Andrew JacksonIn a recent blog on the Greensboro, N.C. News-Record site, Doug Clark proclaims that “Maybe it’s time to send for President Andrew Jackson, who called the nullification movement of his day–also centered in South Carolina–treason.”

What on earth would prompt Mr. Clark to channel “Old Hickory”? Why, none other than South Carolina’s “right wingers,” celebrating the recent passage of a South Carolina house bill “that supposedly nullifies parts of the Affordable Care Act, or Obamacare.” Mr. Clark also mentions that Michael Boldin of the Tenth Amendment Center, “crowed” his approval of the South Carolina push-back.

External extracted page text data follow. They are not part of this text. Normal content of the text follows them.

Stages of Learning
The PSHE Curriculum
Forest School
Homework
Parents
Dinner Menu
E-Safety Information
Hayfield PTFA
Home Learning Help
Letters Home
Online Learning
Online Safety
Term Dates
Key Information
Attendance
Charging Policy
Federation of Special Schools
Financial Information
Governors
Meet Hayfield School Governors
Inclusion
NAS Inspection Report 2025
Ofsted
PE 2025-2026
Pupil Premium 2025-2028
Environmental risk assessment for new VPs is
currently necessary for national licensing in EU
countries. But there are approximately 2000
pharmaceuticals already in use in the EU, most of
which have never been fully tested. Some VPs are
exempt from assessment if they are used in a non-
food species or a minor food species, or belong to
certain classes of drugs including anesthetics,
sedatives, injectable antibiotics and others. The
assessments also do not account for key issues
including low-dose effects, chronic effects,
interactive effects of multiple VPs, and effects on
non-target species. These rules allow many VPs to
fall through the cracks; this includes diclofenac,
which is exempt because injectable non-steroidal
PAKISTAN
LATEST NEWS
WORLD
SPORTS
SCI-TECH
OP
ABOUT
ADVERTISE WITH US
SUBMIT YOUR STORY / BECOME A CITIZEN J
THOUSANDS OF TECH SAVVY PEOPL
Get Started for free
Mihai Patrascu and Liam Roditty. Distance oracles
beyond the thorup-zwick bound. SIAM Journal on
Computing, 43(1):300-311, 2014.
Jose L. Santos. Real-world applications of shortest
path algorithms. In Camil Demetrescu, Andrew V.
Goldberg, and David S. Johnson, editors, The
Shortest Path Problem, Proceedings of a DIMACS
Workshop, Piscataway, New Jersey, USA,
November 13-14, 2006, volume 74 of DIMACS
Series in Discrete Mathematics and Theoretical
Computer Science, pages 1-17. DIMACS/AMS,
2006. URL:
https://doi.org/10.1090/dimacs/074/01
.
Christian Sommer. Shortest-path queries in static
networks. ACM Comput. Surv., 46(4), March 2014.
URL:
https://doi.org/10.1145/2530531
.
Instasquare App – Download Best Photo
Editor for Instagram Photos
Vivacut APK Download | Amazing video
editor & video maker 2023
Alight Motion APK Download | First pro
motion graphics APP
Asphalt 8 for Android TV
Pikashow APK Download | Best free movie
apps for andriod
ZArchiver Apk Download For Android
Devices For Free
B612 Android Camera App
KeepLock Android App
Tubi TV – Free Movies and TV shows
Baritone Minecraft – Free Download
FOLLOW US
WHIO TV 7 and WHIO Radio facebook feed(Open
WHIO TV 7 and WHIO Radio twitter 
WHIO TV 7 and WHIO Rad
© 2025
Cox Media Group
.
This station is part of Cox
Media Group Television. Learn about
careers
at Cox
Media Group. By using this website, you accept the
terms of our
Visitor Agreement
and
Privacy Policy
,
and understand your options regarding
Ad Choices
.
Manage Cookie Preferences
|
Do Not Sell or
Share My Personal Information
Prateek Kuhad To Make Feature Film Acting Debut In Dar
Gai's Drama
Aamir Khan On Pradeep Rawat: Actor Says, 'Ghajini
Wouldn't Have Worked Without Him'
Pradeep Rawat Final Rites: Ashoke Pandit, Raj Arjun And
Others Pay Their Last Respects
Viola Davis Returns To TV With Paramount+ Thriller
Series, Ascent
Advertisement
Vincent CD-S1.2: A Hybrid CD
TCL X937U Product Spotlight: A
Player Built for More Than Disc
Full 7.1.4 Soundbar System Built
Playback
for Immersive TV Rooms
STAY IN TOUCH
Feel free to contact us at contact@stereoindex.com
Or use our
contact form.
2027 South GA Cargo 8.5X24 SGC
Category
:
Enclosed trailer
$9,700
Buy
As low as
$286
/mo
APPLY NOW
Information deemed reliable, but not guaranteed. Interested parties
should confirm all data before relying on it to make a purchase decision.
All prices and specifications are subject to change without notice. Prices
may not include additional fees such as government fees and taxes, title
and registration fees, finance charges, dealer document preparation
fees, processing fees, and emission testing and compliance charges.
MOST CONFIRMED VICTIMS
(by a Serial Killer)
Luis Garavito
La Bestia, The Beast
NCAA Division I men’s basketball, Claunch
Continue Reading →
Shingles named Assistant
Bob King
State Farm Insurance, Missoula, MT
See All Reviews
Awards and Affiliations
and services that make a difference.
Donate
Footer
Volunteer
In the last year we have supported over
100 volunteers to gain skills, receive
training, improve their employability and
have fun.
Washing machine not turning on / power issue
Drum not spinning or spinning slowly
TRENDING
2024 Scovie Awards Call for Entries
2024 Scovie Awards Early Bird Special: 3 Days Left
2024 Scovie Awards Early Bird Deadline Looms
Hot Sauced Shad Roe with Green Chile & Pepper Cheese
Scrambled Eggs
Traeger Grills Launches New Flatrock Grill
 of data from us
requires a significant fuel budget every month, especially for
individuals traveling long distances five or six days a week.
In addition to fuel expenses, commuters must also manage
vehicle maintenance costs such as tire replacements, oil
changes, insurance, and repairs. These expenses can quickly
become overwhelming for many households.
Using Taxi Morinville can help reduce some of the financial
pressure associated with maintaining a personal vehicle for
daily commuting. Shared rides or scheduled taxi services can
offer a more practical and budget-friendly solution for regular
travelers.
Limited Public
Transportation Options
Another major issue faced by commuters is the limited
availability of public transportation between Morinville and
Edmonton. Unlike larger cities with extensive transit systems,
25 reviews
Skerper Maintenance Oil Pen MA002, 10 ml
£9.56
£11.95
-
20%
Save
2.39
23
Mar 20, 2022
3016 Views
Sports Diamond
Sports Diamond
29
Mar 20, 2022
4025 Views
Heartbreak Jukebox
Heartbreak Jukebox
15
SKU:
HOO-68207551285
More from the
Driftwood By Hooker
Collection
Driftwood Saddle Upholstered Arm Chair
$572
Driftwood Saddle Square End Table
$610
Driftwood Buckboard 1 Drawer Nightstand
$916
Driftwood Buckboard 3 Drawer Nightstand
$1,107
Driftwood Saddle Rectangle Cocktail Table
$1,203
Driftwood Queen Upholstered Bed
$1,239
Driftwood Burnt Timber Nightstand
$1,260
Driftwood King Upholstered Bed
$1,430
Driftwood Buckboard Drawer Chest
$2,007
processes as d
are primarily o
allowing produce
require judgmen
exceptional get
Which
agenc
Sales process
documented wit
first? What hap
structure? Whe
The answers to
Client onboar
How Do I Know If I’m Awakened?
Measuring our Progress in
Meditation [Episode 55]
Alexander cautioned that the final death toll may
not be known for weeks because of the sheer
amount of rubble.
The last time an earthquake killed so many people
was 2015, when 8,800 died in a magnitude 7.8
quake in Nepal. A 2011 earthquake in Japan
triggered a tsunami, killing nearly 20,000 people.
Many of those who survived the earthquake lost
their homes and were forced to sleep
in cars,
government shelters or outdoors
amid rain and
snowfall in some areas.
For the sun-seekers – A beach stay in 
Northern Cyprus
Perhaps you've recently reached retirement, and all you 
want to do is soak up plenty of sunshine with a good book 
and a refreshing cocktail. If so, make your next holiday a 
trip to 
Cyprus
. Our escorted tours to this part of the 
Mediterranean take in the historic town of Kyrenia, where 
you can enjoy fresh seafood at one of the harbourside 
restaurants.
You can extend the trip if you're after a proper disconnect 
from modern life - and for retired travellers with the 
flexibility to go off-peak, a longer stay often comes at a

Bringing Jackson back may not help Clark’s argument–as it is–against the time-honored practice of nullification. Clark explains why Jackson is the go-to guy to put the S.C. nullifiers in their place when he references South Carolina’s revolt against President Jackson and the federal government’s 1828 “Tariff of Abominations,” which not only raised the ire of South Carolina, but of other Southern states as well.

To make his “point” against nullification, Clarke quotes Jackson, who tried to put South Carolina in its place by saying, “If one drop of blood be shed there in defense of the laws of the United States, I will hang the first man of them I can get my hands on to the first tree I can find.” (Jackson was good at bluster.)

Clark conveniently leaves out the part where President Jackson eventually backed down when Henry Clay brokered a compromise with South Carolina lowering the tariff, bringing relief to all of the other affected states as well–just like the partial nullification of Obamacare example. He also fails to mention Jackson once allowed Georgia to ignore Supreme Court orders relating to the treatment of the Cherokees.